Dose estimation and surveillance of mechanical loading interventions for bone loss after spinal cord injury

Abstract

Background and purpose: The interpretation of the results of previous anti-osteoporosis interventions after spinal cord injury (SCI) is undermined by incomplete information about the intervention dose or patient adherence to dose requirements. Rehabilitation research as a whole traditionally has struggled with these same issues. The purpose of this case report is to offer proof of the concepts that careful dose selection and surveillance of patient adherence should be integral components in rehabilitation interventions.

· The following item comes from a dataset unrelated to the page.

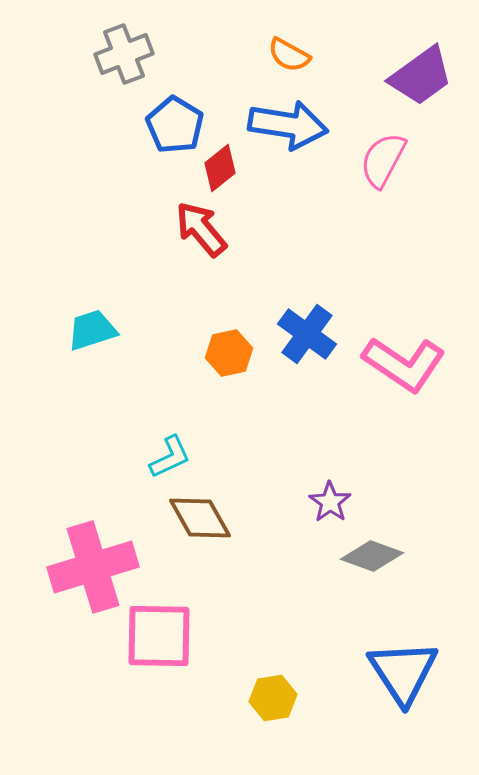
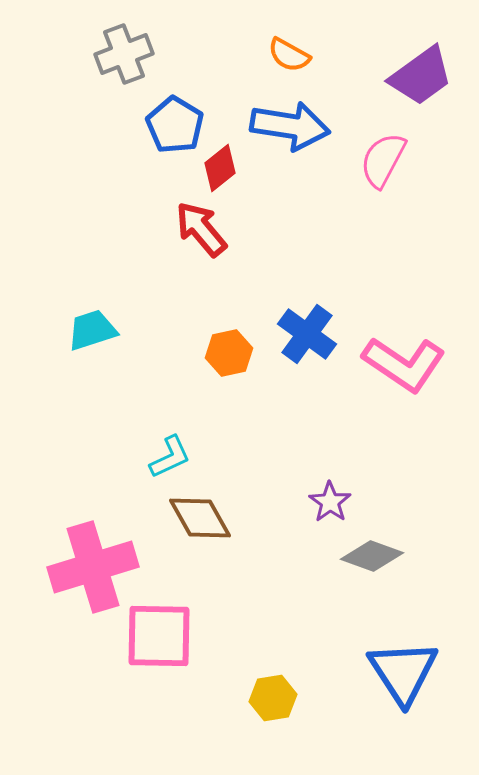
blue arrow: moved 2 px right, 1 px down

Case description: A 21-year-old man with T4 complete paraplegia (7 weeks) enrolled in a unilateral soleus muscle electrical stimulation protocol. Compressive loads applied to the tibia approximated 1.4 times body weight. Over 4.8 years of home-based training, data logging software provided surveillance of adherence. Soleus muscle torque and fatigue index adaptations to training as well as bone mineral density (BMD) adaptations in the distal tibia were measured.

Outcomes: The patient performed nearly 8,000 soleus muscle contractions per month, with occasional fluctuations. Adherence tracking permitted intervention when adherence fell below acceptable values. The soleus muscle torque and fatigue index increased rapidly in response to training. The BMD of the untrained tibia declined approximately 14% per year. The BMD of the trained tibia declined only approximately 7% per year. The BMD was preferentially preserved in the posterior half of the tibia; this region experienced only a 2.6% annual decline.

Discussion: Early administration of a load intervention, careful estimation of the loading dose, and detailed surveillance of patient adherence aided in the interpretation of a patient's adaptations to a mechanical load protocol. These concepts possess wider applicability to rehabilitation research and should be emphasized in future physical therapy investigations.

Figure 1

Percentage of adherence, fatigue index (FI), and torque during the patient’s training history. SCI=spinal cord injury.

Figure 2

Longitudinal peripheral quantitative computed tomography scans of the patient’s distal tibia at various times after spinal cord injury. The apparent size difference in the panels at the far right is an image processing artifact (the scan was collected with a larger image matrix; resolution did not differ). Scans are normalized to the density of fat (0 mg/cm³), depicted as bright blue; higher densities are represented by brighter colors (see color scale at right). Fully mineralized cortical bone appears white (~1,200 mg/cm³), and trabecular bone appears orange (~300 –500 mg/cm³). Over time, large areas of marrow fat (blue) replaced trabecular bone within the trabecular envelope. This destruction of the trabecular lattice was substantially minimized in the posterior region of the trained tibia.

Figure 3

Bone mineral density (BMD) data corresponding to the scan images depicted in Figure 2. Data are shown for the whole tibia cross section and for the posterior subregions (delineated in Fig. 2 by a green line transecting the cross section). SCI=spinal cord injury.